IWitness allows students to watch testimonies of survivors and witnesses of the Holocaust and Rwandan Tutsi Genocide and use them in individual or group multimedia projects. In a way that transcends traditional print materials, the interactive, audio-visual form of IWitness connects learners with contextualized first-person views of history while training them to master the digital and media literacies necessary for the future.
While IWitness was originally a tool to teach primarily about the Holocaust, Leventhal said with its new Rwandan testimonies and new types of activities – video editing and Information Quests – IWitness can now be used in many different subjects. For example, earlier this year IWitness added its first activity focused on the voices of Japanese-American and African-American liberators, who experienced racism and prejudice in the United States before and after World War II.
“Teachers don’t just have to be teaching the Holocaust to find it useful.

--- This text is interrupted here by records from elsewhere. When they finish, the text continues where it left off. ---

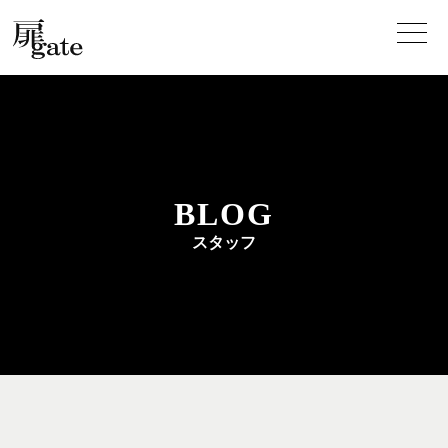
BLOG
スタッフ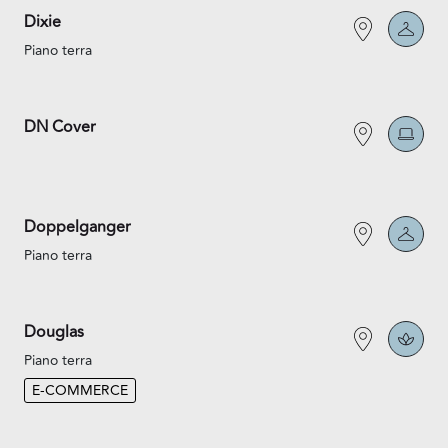
Dixie
Piano terra
DN Cover
Doppelganger
Piano terra
Douglas
Piano terra
E-COMMERCE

You really can find intersections across the curriculum,” Leventhal said. “It’s making IWitness available and bringing the testimonies – these full life stories – to a much wider audience than they ever would have before.”
In spring 2014, the first-ever winner of the IWitness Video Challenge was crowned. In the inaugural IWitness Video Challenge, the USC Shoah Foundation invited students from all over North America to be inspired by testimonies in IWitness and to use their innovation and creativity to create positive value in their communities by doing something ordinary (or extraordinary) and then build a video telling the story about how they contributed to making their communities a better place. The winner was Ruth Hernandez, a Philadelphia high school student who was inspired by testimony and her own family’s history to participate in a rally for immigration reform.
Leventhal said she was excited to see how many students took on the challenge and the diversity of the projects they completed in their communities.
“Ruth herself said it best: it was a way to give students a voice,” Leventhal said. “It helped give them agency, it empowered students to go out and do something that mattered to them.”
The next IWitness Video Challenge will be launched in time for the new school year. In addition, IWitness will begin offering a new type of activity designed to be more flexible and fit into teachers’ existing curriculum. But in the two years since IWitness officially launched, Leventhal has already witnessed how deeply students are affected by watching testimony of genocide survivors.
“They have that really close connection with [survivors] they’ve never met, who may or may not be alive anymore, and I think that’s a pretty powerful thing. It stays with them.” she said.
From her first introduction to the USC Shoah Foundation as a student to now, Leventhal said working on IWitness is an ideal intersection of her passions for history, education and innovation.
“It’s really the intersection of what I was so interested in early on: How do we make history interesting and relevant and engaging?” she said. “Now I get to play a role in shaping this amazing tool that does just that.”